Of course that growth is more than just Lodrane D as Treppel has said the company will “continue to build and leverage Elite’s technologies through our product pipeline, partnerships and ventures as we continue to systematically meet the milestones we have set for ourselves.”
That would include the development of ELI-216, an abuse resistant oxycodone product, and ELI-154, a once-a-day oxycodone product, both of which could generate substantial revenue for ELTP as a pain management therapy. ELTP has been in discussions to license its once daily oxycodone product, ELI-154, to a European marketing partner while scaling up the development of ELI-216. ELTP has retained the rights to these two products but has said “they expect to license these products at a later date to a third party who could provide funding for the remaining clinical studies, including a Phase III study, and who could provide sales and distribution for the product.”

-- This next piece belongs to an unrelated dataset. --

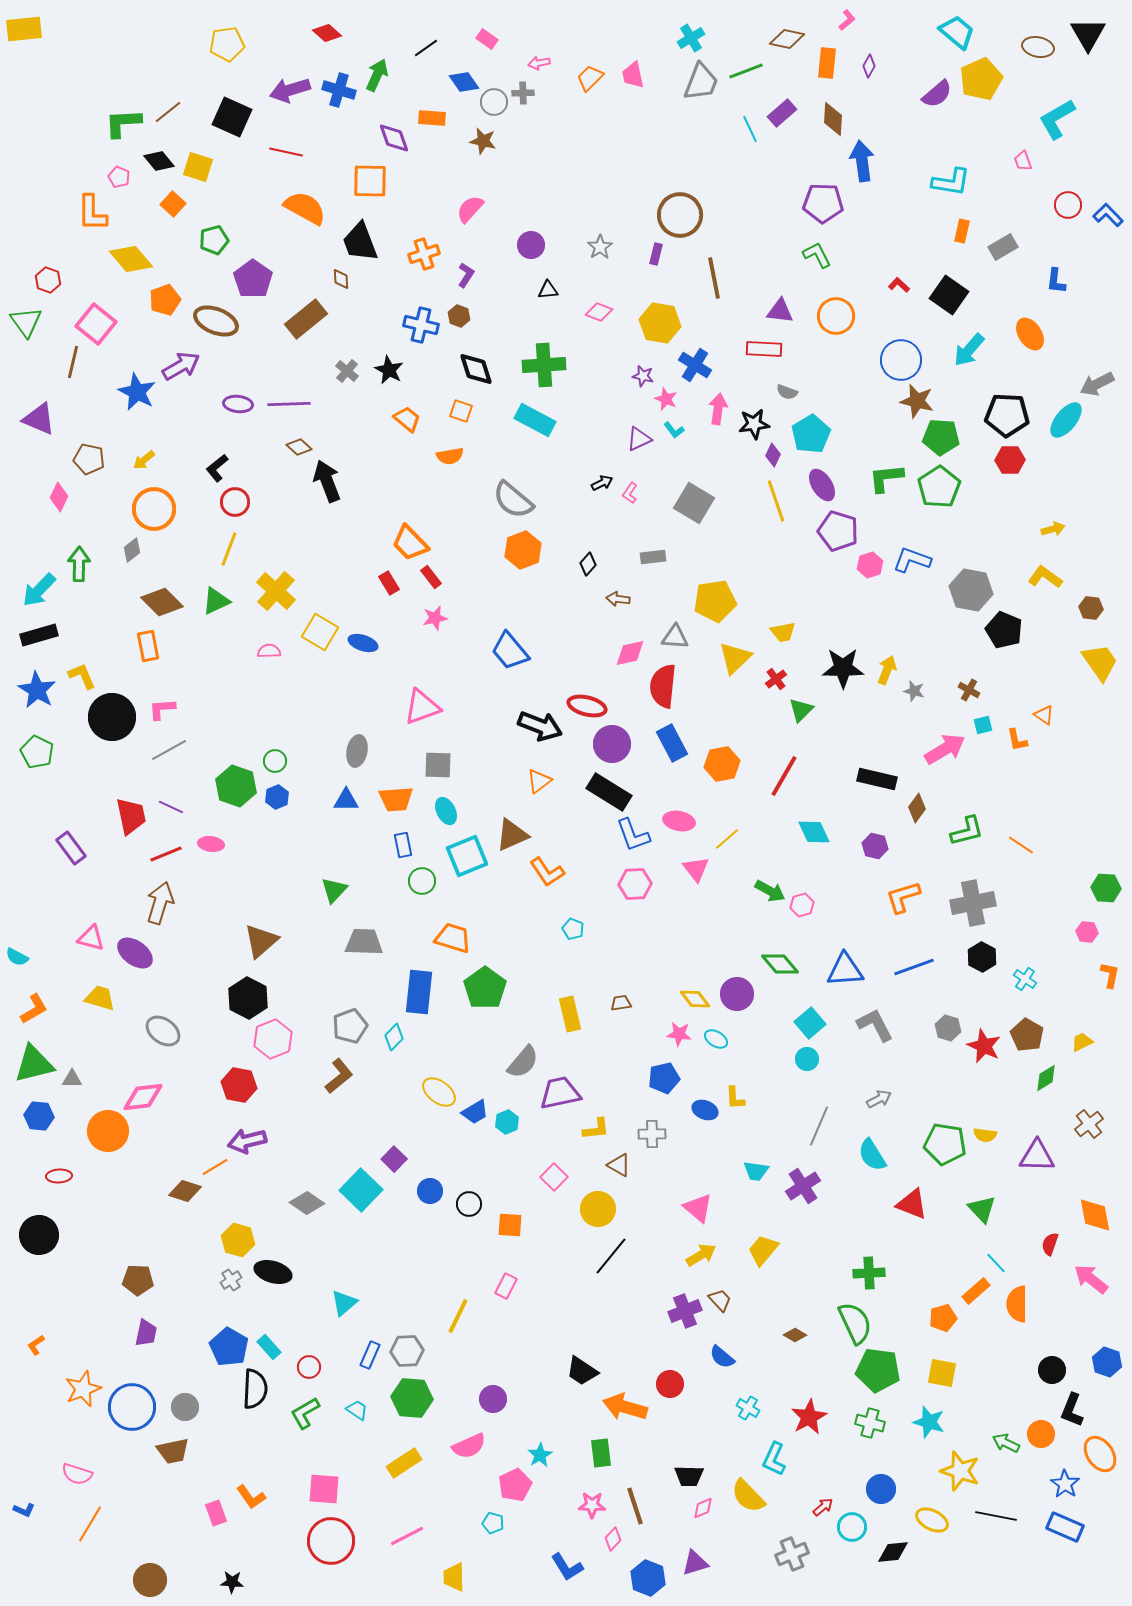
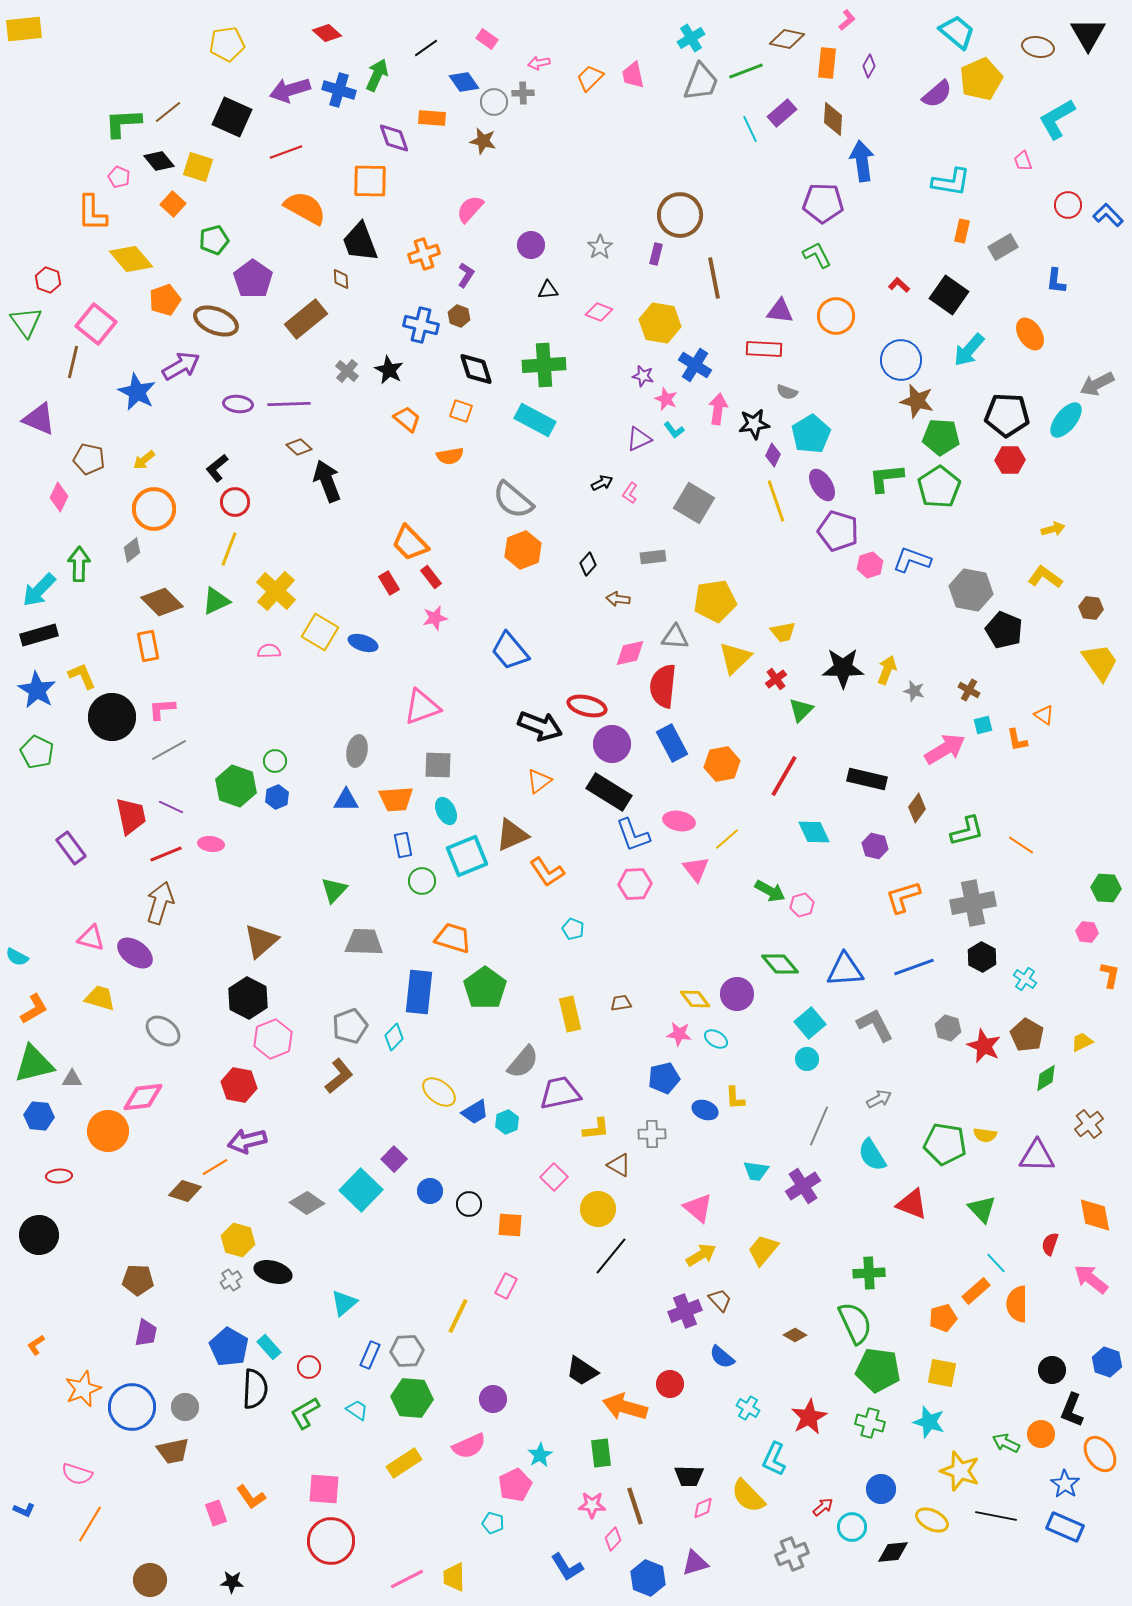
red line at (286, 152): rotated 32 degrees counterclockwise
black rectangle at (877, 779): moved 10 px left
pink line at (407, 1536): moved 43 px down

Along with their own pipeline ELTP remains committed to their strategy of assisting partner companies in the life cycle management of products, to improve off-patent drug products, and develop generic versions of controlled release drug products with high barriers to entry. They already have already received FDA approval for one Abbreviated New Drug Application (ANDA) for phentermine HCl 37.5 mg tablets, the generic equivalent of the Adipex-P(R) 37.5 mg tablets, and with a licensing agreement and a manufacturing and supply agreement in place with Precision Dose, Inc., whose wholly owned subsidiary TAGI Pharma, Inc. will distribute the product ELTP has entered a market that generated about $40 million in sales in 2010.
ELTP has a pair of ANDAs in the process of a manufacturing site transfer, both of which are products they have partnered with TAGI Pharama on, and a fourth ANDA is currently under review by the FDA, also part of a TAGI Pharma partnership.

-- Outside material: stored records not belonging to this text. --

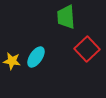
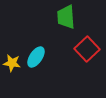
yellow star: moved 2 px down
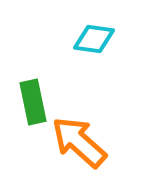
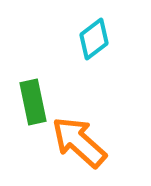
cyan diamond: rotated 45 degrees counterclockwise
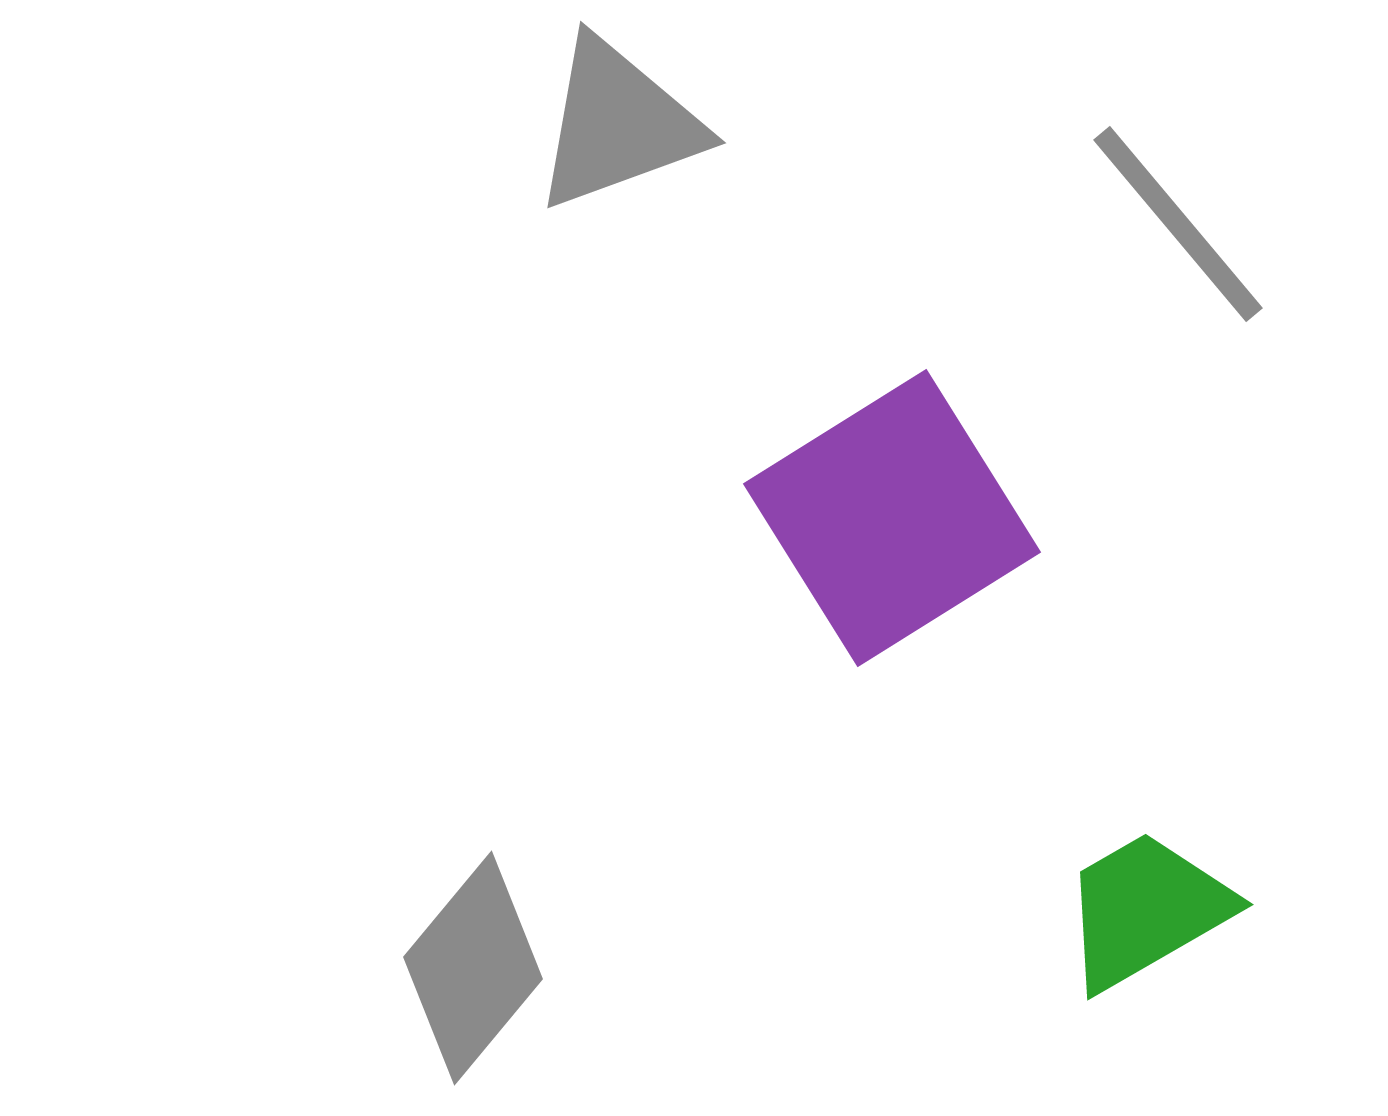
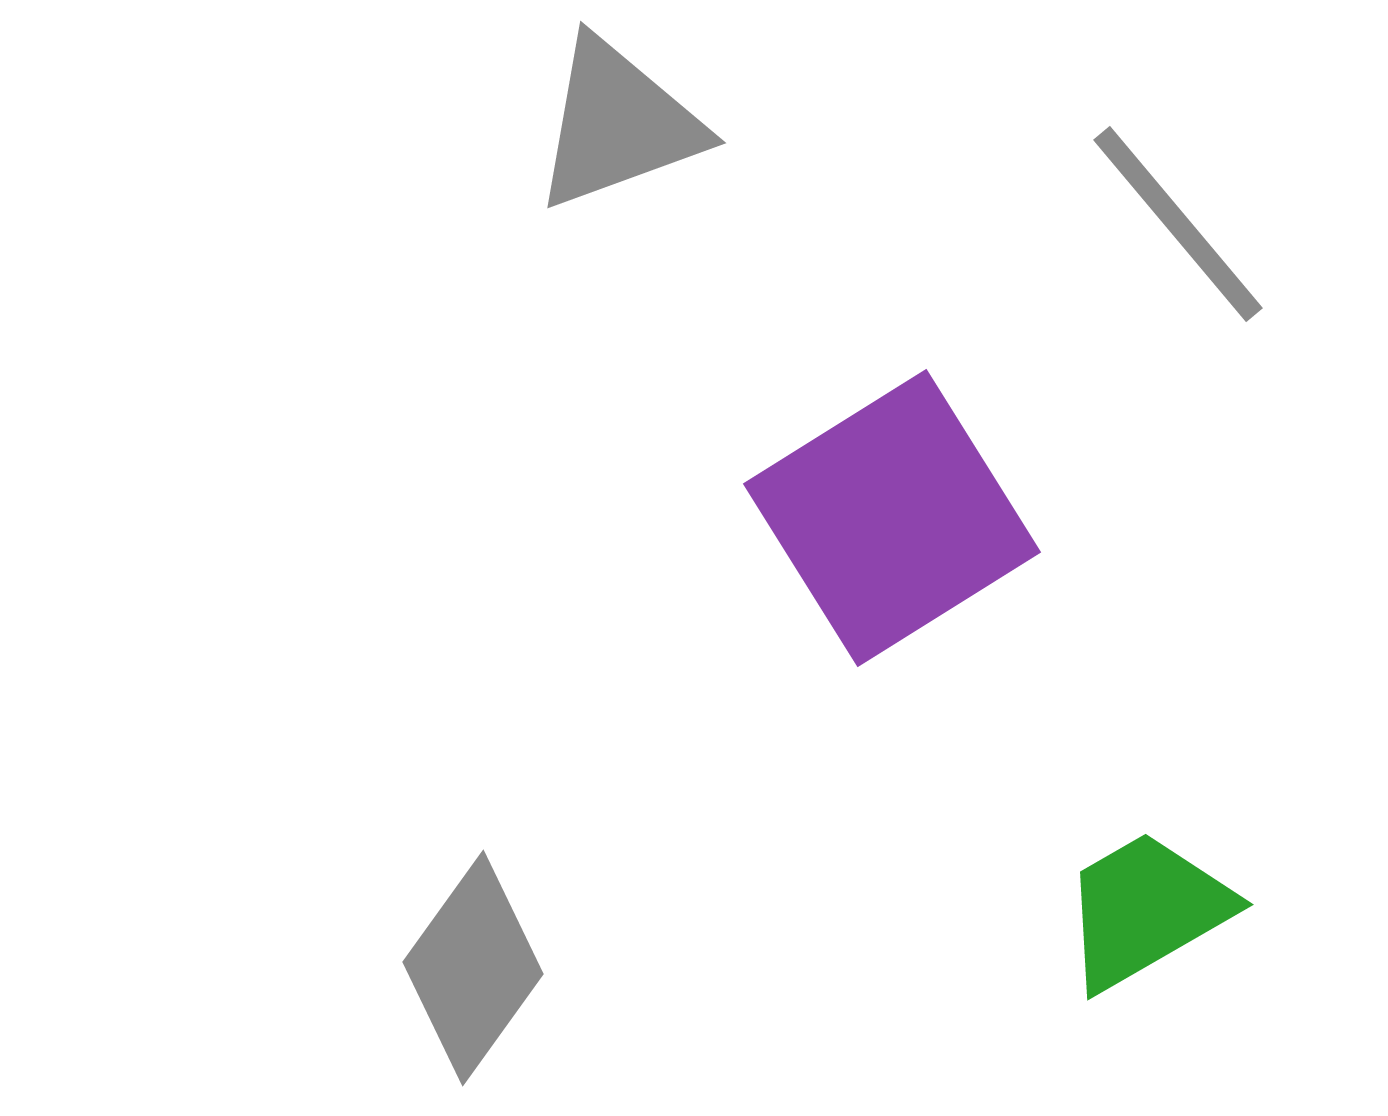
gray diamond: rotated 4 degrees counterclockwise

It goes without saying that the loss of Lodrane 24 and Lodrane 24D will be reflected in ELTP’s income statement but the fact that they bounced back to put a product on the market in Lodrane D is a positive sign to shareholders. In addition, Hi-Tech Pharmacal has said they will remain determined to gain FDA approval for both of those products pulled from the market and if they are able to gain such an approval it would be a substantial revenue generator for ELTP.
When we covered ELTP back in March the company was spinning from the FDA decision and shares were trading around the 0.0595 and 0.0600 level. Despite the negative news we pointed to the positive approach that management was taking to restore the company’s standing and it has been that approach that has made their comeback possible and made ELTP an attractive prospect for investors.